In the developing world, 31% of the population is online, compared with 77% in the developed world.
The ITU is the United Nations specialised agency for information and communication technologies – ICTs.
Speaking on his Google+ account on the weekend, Schmidt, who Forbes ranked as the 138th-richest person in the world in 2012, said:
“For every person online, there are two who are not. By the end of the decade, everyone on Earth will be connected.”
This generated a number of comments – from support, to disbelief, to scepticism, and insult.
“I definitely like reading these thoughts.. But +Eric Schmidt this is some pretty lofty shit to say. Let’s not get too carried away here.”
“Hopefully not at the same time, Eric. That would put quite some load on the many servers the Internet consist of.”
“Make it so.”
“Oh… +Eric Schmidt it won’t be possible here in India where literacy rate is 65%. Even in many developing nations, it won’t be possible in next 30-40 years. Where basic needs of human beings are not fulfilled yet, how come they can think of all these. Peoples are dying due to malnutrition, proper food and shelter. Wish by the decade end, hope everybody in the world have food and shelter. Let see how Google as a company plays a role in it.”

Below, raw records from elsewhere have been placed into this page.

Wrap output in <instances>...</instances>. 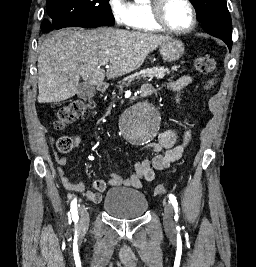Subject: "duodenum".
Listing matches in <instances>:
<instances>
[{
    "instance_id": "obj_1",
    "label": "duodenum",
    "mask_w": 256,
    "mask_h": 267,
    "mask_svg": "<svg viewBox=\"0 0 256 267\" xmlns=\"http://www.w3.org/2000/svg\"><path fill=\"white\" fill-rule=\"evenodd\" d=\"M149 87H152V82H142V85L138 86V99H147L148 93H149ZM97 89L101 90H108L110 89V83L109 81H99V84H97Z\"/></svg>"
}]
</instances>
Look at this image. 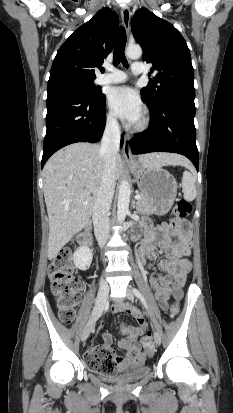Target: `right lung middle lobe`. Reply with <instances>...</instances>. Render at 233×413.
<instances>
[{"label": "right lung middle lobe", "mask_w": 233, "mask_h": 413, "mask_svg": "<svg viewBox=\"0 0 233 413\" xmlns=\"http://www.w3.org/2000/svg\"><path fill=\"white\" fill-rule=\"evenodd\" d=\"M94 79L62 77L48 81L47 92L72 91L94 102L103 101L105 95L93 84Z\"/></svg>", "instance_id": "1"}]
</instances>
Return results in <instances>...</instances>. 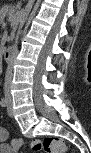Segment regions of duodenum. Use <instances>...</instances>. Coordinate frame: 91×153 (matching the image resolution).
I'll return each instance as SVG.
<instances>
[{
  "label": "duodenum",
  "instance_id": "410a0bca",
  "mask_svg": "<svg viewBox=\"0 0 91 153\" xmlns=\"http://www.w3.org/2000/svg\"><path fill=\"white\" fill-rule=\"evenodd\" d=\"M15 54V49L13 47H7L3 53V60L6 64H9L13 60Z\"/></svg>",
  "mask_w": 91,
  "mask_h": 153
}]
</instances>
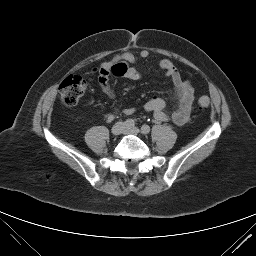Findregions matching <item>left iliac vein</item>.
Wrapping results in <instances>:
<instances>
[{"mask_svg": "<svg viewBox=\"0 0 256 256\" xmlns=\"http://www.w3.org/2000/svg\"><path fill=\"white\" fill-rule=\"evenodd\" d=\"M140 133V129L137 127H125L124 134H132L138 135Z\"/></svg>", "mask_w": 256, "mask_h": 256, "instance_id": "1", "label": "left iliac vein"}]
</instances>
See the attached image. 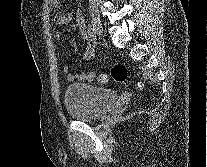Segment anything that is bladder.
<instances>
[{
  "mask_svg": "<svg viewBox=\"0 0 207 167\" xmlns=\"http://www.w3.org/2000/svg\"><path fill=\"white\" fill-rule=\"evenodd\" d=\"M116 99L115 91L87 83H71L67 85L63 95L69 115L81 121L101 116Z\"/></svg>",
  "mask_w": 207,
  "mask_h": 167,
  "instance_id": "bladder-1",
  "label": "bladder"
}]
</instances>
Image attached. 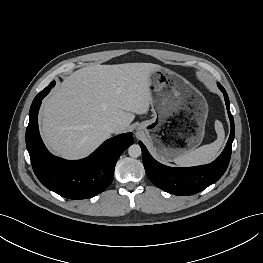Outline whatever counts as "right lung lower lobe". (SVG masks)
Wrapping results in <instances>:
<instances>
[{
	"mask_svg": "<svg viewBox=\"0 0 263 263\" xmlns=\"http://www.w3.org/2000/svg\"><path fill=\"white\" fill-rule=\"evenodd\" d=\"M55 85L52 82L33 100L26 129V146L39 181L48 189L68 199L91 198L112 182L116 162L134 139L126 133L105 141L89 157L69 161L53 156L44 146L38 129V111L42 99Z\"/></svg>",
	"mask_w": 263,
	"mask_h": 263,
	"instance_id": "obj_1",
	"label": "right lung lower lobe"
}]
</instances>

In a further comment Schmidt then said:
“Think about how great the internet is with 2B users. Now think about how amazing it will be when 5B come online in a decade.”
Goldstuck noted that the Google lead was referring to numbers released in 2011 by the ITU showing one Internet subscription for very three human beings. “But that picture is heavily skewed by multiple subscriptions most Western users have,” he said.
“Most Western countries have more than 70% penetration and there is little doubt they will reach 100% by the end of the decade. In developing countries, it is highly unlikely,” Goldstuck said.
“If you count people instead of connections, it’s not even in the realms of possibility. In South Africa, we have 65% penetration of devices that are capable of accessing the Internet, but more than half of those users simply cannot afford to use that access,” he said.
On Tuesday (16 April) Schmidt said that Google attracted 1.5 million Android activations each day, up from 1.4 million in March, as reported by Endgadet.
Schmidt said that Google remains on track for one billion total devices by the end of 2013, with the key to that future growth – or hitting the “next five billion people looking to get connected,” – the $100 price point, which he said would be quickly achievable.